The 15,000-strong Apprentice Boys, the pro-British Protestant fraternal order in this mostly Roman Catholic town, decided not to face off with police and instead marched through the predominantly Protestant east side of Londonderry.

But in the Catholic village of Dunloy, 35 miles east, residents cut down a tree to block a road, while police closed roads leading into town and fired plastic bullets to restore order. No serious injuries were reported.

In Londonderry, soldiers had erected barbed-wire barricades along the Protestants' intended route - the 17th-century walls overlooking the Catholic Bogside district - fearing widespread Catholic rioting if they didn't.

Catholic protesters, who last year were forced off the walls to make way for the Apprentice Boys, breathed a qualified sigh of relief, knowing that retaliation may come somewhere else.

Protestant leaders did not try to calm their fears.

"It is our firm intention to walk these city walls at a time of our own choosing," said Alistair Simpson, governor of the Apprentice Boys. He spoke after the group's traditional thanksgiving service inside St. Columb's, the first Protestant cathedral built in Europe after the Reformation.

Groups of tough-faced men accompanying the marchers were drinking heavily from 11 a.m. onward, and police arrested several at the end of the march after being barraged by beer cans and rocks.
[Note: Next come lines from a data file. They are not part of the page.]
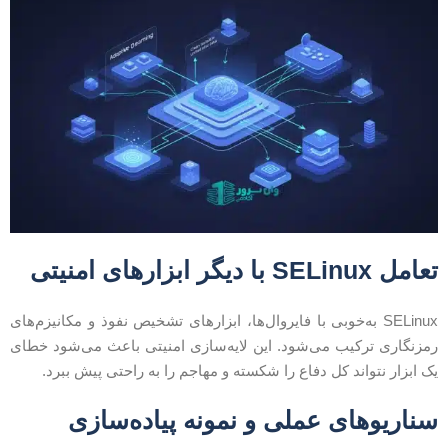
امل SELinux با دیگر ابزارهای امنیتی
SELinux به‌خوبی با فایروال‌ها، ابزارهای تشخیص نفوذ و مکانیزم‌های
مزنگاری ترکیب می‌شود. این لایه‌سازی امنیتی باعث می‌شود خطای
ک ابزار نتواند کل دفاع را شکسته و مهاجم را به راحتی پیش ببرد.
ناریوهای عملی و نمونه پیاده‌سازی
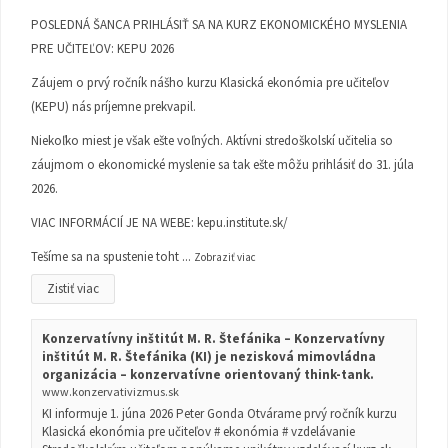
POSLEDNÁ ŠANCA PRIHLÁSIŤ SA NA KURZ EKONOMICKÉHO MYSLENIA
PRE UČITEĽOV: KEPU 2026
Záujem o prvý ročník nášho kurzu Klasická ekonómia pre učiteľov
(KEPU) nás príjemne prekvapil.
Niekoľko miest je však ešte voľných. Aktívni stredoškolskí učitelia so
záujmom o ekonomické myslenie sa tak ešte môžu prihlásiť do 31. júla
2026.
VIAC INFORMÁCIÍ JE NA WEBE:
kepu.institute.sk/
Tešíme sa na spustenie toht
...
Zobraziť viac
Zistiť viac
Konzervatívny inštitút M. R. Štefánika – Konzervatívny
inštitút M. R. Štefánika (KI) je nezisková mimovládna
organizácia – konzervatívne orientovaný think-tank.
www.konzervativizmus.sk
KI informuje 1. júna 2026 Peter Gonda Otvárame prvý ročník kurzu
Klasická ekonómia pre učiteľov # ekonómia # vzdelávanie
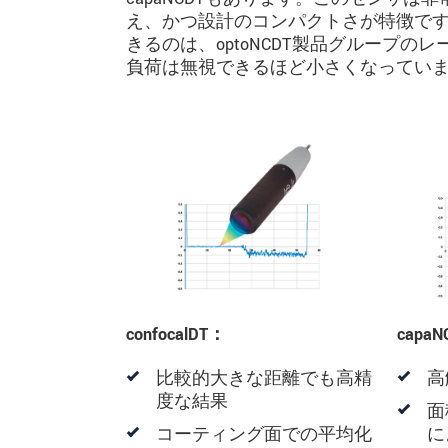
え、かつ設計のコンパクトさが特徴です
きるのは、optoNCDT製品グループ
負荷は無視できるほど小さくなってい
confocalDT：
capa
比較的大きな距離でも高精
高
度な結果
面
コーティング面での平均化
に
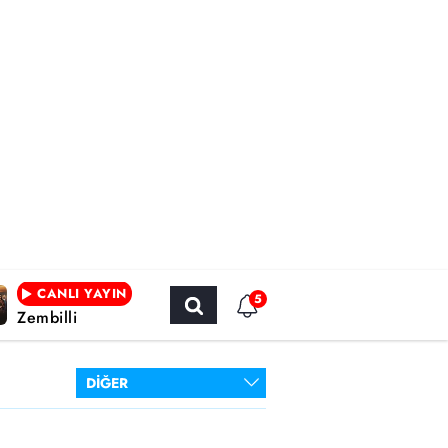
CANLI YAYIN
5
Zembilli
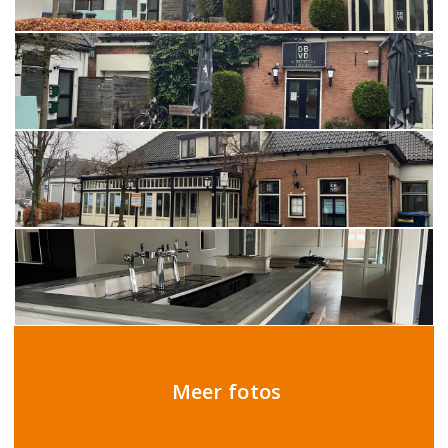
Meer fotos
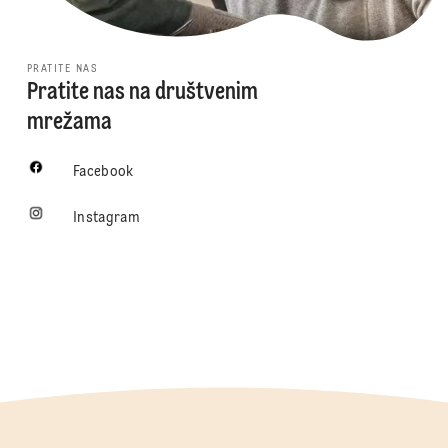
PRATITE NAS
Pratite nas na društvenim
mrežama
Facebook
Instagram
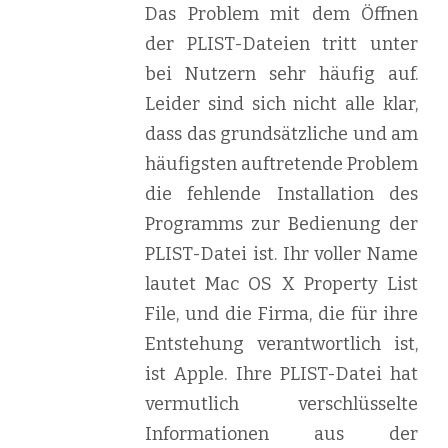
Das Problem mit dem Öffnen
der PLIST-Dateien tritt unter
bei Nutzern sehr häufig auf.
Leider sind sich nicht alle klar,
dass das grundsätzliche und am
häufigsten auftretende Problem
die fehlende Installation des
Programms zur Bedienung der
PLIST-Datei ist. Ihr voller Name
lautet Mac OS X Property List
File, und die Firma, die für ihre
Entstehung verantwortlich ist,
ist Apple. Ihre PLIST-Datei hat
vermutlich verschlüsselte
Informationen aus der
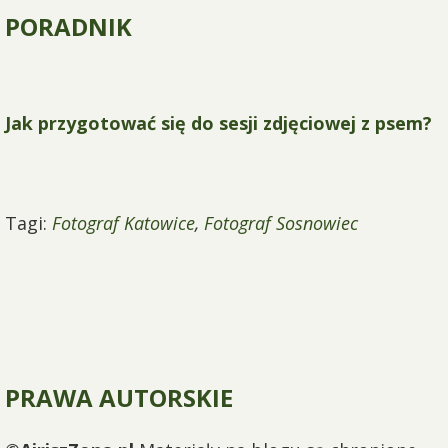
PORADNIK
Jak przygotować się do sesji zdjęciowej z psem?
Tagi:
Fotograf Katowice
,
Fotograf Sosnowiec
PRAWA AUTORSKIE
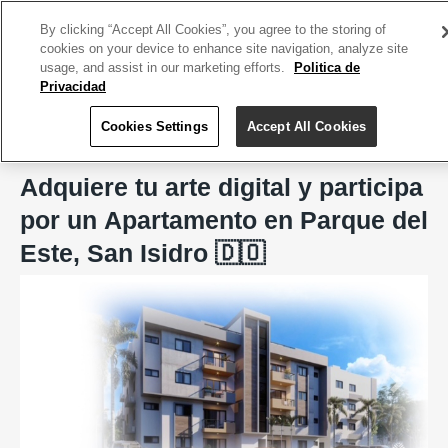
ACCEDE TU CUENTA
|
REGÍSTRATE HOY
By clicking “Accept All Cookies”, you agree to the storing of
cookies on your device to enhance site navigation, analyze site
usage, and assist in our marketing efforts.
Politica de
Privacidad
Cookies Settings
Accept All Cookies
Home
Don Rifa, LLC.
Adquiere tu arte digital y participa
por un Apartamento en Parque del
Este, San Isidro 🇩🇴
Previous
Next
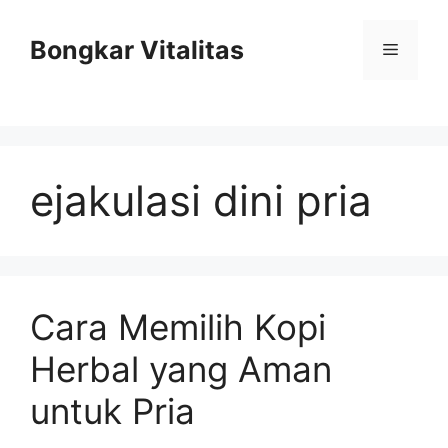
Skip
to
Bongkar Vitalitas
Menu
content
ejakulasi dini pria
Cara Memilih Kopi
Herbal yang Aman
untuk Pria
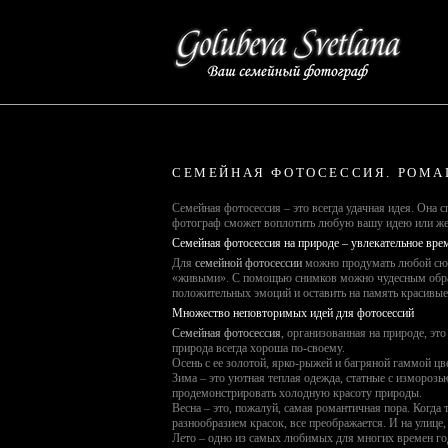
СЕМЕЙНАЯ ФОТОСЕССИЯ. РОМА
Семейная фотосессия – это всегда удачная идея. Она
фотограф сможет воплотить любую вашу идею или же 
Семейная фотосессия на природе – увлекательное вр
Для
семейной фотосессии
можно продумать любой сюже
«живыми». С помощью снимков можно чудесным образо
положительных эмоций и оставить на память красивы
Множество неповторимых идей для фотосессий
Семейная фотосессия
, организованная на природе, эт
природа всегда хороша по-своему.
Осень с ее золотой, ярко-рыжей и багряной гаммой цв
Зима – это уютная теплая одежда, статные с измороз
продемонстрировать холодную красоту природы.
Весна – это, пожалуй, самая романтичная пора. Когда 
разнообразием красок, все преображается. И на улице,
Лето – одно из самых любимых для многих времен год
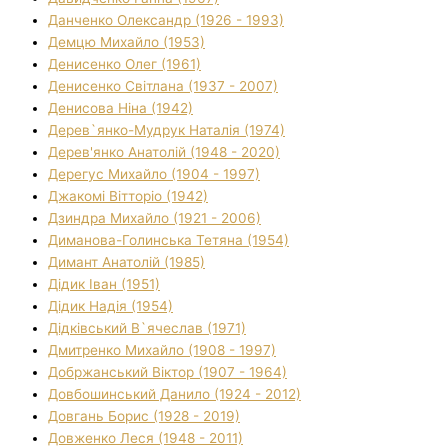
Данченко Олександр (1926 - 1993)
Демцю Михайло (1953)
Денисенко Олег (1961)
Денисенко Світлана (1937 - 2007)
Денисова Ніна (1942)
Дерев`янко-Мудрук Наталія (1974)
Дерев'янко Анатолій (1948 - 2020)
Дерегус Михайло (1904 - 1997)
Джакомі Вітторіо (1942)
Дзиндра Михайло (1921 - 2006)
Диманова-Голинська Тетяна (1954)
Димант Анатолій (1985)
Дідик Іван (1951)
Дідик Надія (1954)
Дідківський В`ячеслав (1971)
Дмитренко Михайло (1908 - 1997)
Добржанський Віктор (1907 - 1964)
Довбошинський Данило (1924 - 2012)
Довгань Борис (1928 - 2019)
Довженко Леся (1948 - 2011)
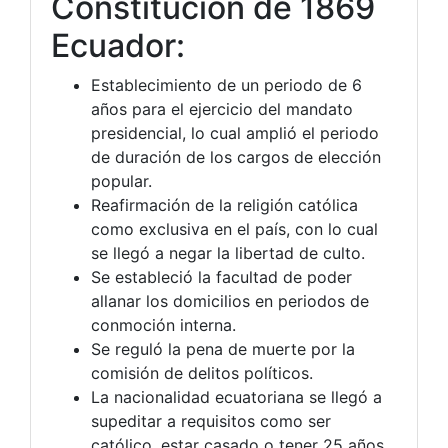
Constitución de 1869
Ecuador:
Establecimiento de un periodo de 6
años para el ejercicio del mandato
presidencial, lo cual amplió el periodo
de duración de los cargos de elección
popular.
Reafirmación de la religión católica
como exclusiva en el país, con lo cual
se llegó a negar la libertad de culto.
Se estableció la facultad de poder
allanar los domicilios en periodos de
conmoción interna.
Se reguló la pena de muerte por la
comisión de delitos políticos.
La nacionalidad ecuatoriana se llegó a
supeditar a requisitos como ser
católico, estar casado o tener 25 años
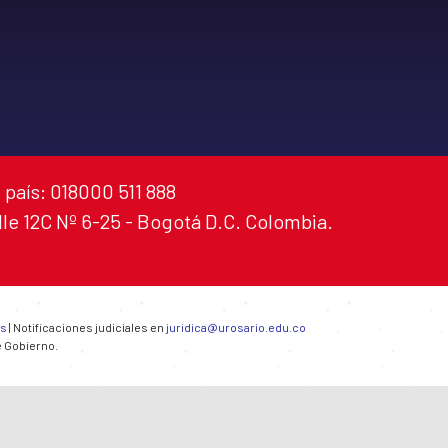
 país: 018000 511 888
alle 12C Nº 6-25 - Bogotá D.C. Colombia.
es
| Notificaciones judiciales en
juridica@urosario.edu.co
e Gobierno.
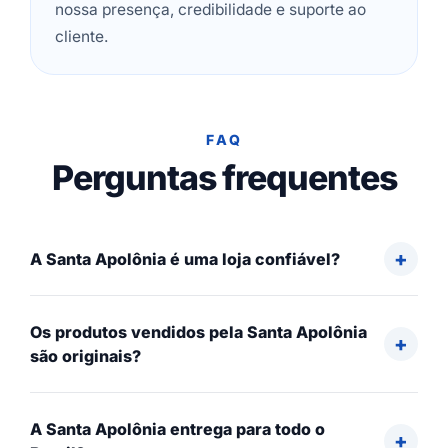
nossa presença, credibilidade e suporte ao
cliente.
FAQ
Perguntas frequentes
A Santa Apolônia é uma loja confiável?
Os produtos vendidos pela Santa Apolônia
são originais?
A Santa Apolônia entrega para todo o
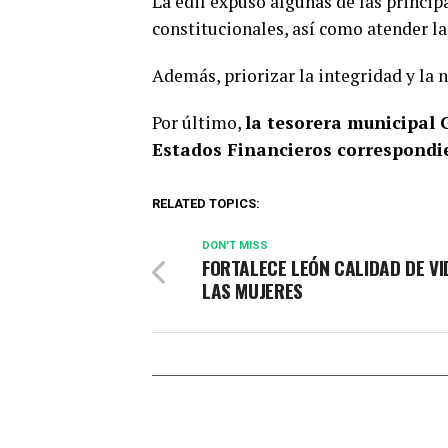
La edil expuso algunas de las princip
constitucionales, así como atender l
Además, priorizar la integridad y la 
Por último,
la tesorera municipal 
Estados Financieros correspondie
RELATED TOPICS:
DON'T MISS
FORTALECE LEÓN CALIDAD DE VI
LAS MUJERES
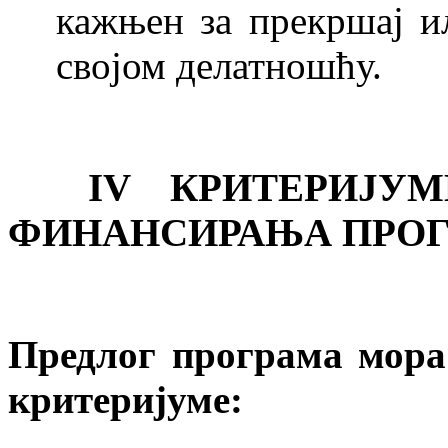
кажњен за прекршај и
својом делатношћу.
IV КРИТЕРИЈУМИ
ФИНАНСИРАЊА ПРО
Предлог програма мора
критеријуме:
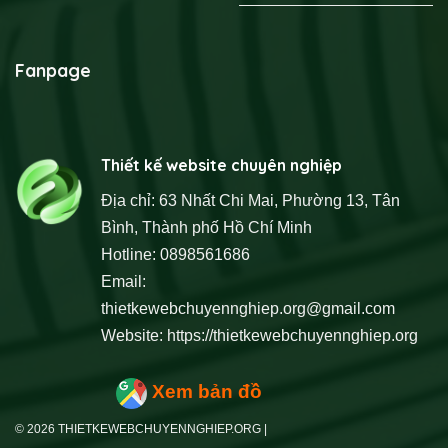
Fanpage
Thiết kế website chuyên nghiệp
Địa chỉ: 63 Nhất Chi Mai, Phường 13, Tân
Bình, Thành phố Hồ Chí Minh
Hotline: 0898561686
Email:
thietkewebchuyennghiep.org@gmail.com
Website:
https://thietkewebchuyennghiep.org
Xem bản đồ
© 2026 THIETKEWEBCHUYENNGHIEP.ORG |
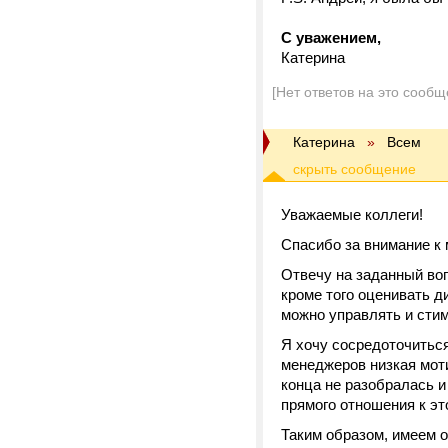
С уважением,
Катерина
[Нет ответов на это сообщ
Катерина
»
Всем
Уважаемые коллеги!
Спасибо за внимание к 
Отвечу на заданный во
кроме того оценивать д
можно управлять и стим
Я хочу сосредоточиться
менеджеров низкая моти
конца не разобралась и
прямого отношения к эт
Таким образом, имеем о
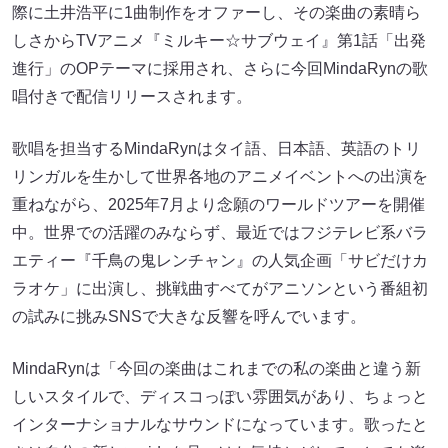
際に土井浩平に1曲制作をオファーし、その楽曲の素晴ら
しさからTVアニメ『ミルキー☆サブウェイ』第1話「出発
進行」のOPテーマに採用され、さらに今回MindaRynの歌
唱付きで配信リリースされます。
歌唱を担当するMindaRynはタイ語、日本語、英語のトリ
リンガルを生かして世界各地のアニメイベントへの出演を
重ねながら、2025年7月より念願のワールドツアーを開催
中。世界での活躍のみならず、最近ではフジテレビ系バラ
エティー『千鳥の鬼レンチャン』の人気企画「サビだけカ
ラオケ」に出演し、挑戦曲すべてがアニソンという番組初
の試みに挑みSNSで大きな反響を呼んでいます。
MindaRynは「今回の楽曲はこれまでの私の楽曲と違う新
しいスタイルで、ディスコっぽい雰囲気があり、ちょっと
インターナショナルなサウンドになっています。歌ったと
Early today, Protestants and Catholics threw bottles at each other in the town center, while Catholic boys hurled bottles at police who intervened.

In Dunloy, the violence erupted when Protestant marchers returning from Londonderry clashed with local Catholics trying to block their way.

Tempers rose again as the Apprentice boys rallied at their headquarters just inside the walls. Young boys, none more than 10 years old, fired bottIes and rocks over the walls at the Protestants.

Widespread rioting last month throughout Northern Ireland was caused by another blocked Protestant march in Portadown, 45 miles southeast of Londonderry.

Since the 1820s, the Apprentice Boys have commemorated the town's successful defense in 1689 against forces loyal to James II, the English Catholic king deposed the previous year by the Protestant William of Orange. They are named after 13 apprentices who in December 1688 bolted shut the town gates in the face of James' army.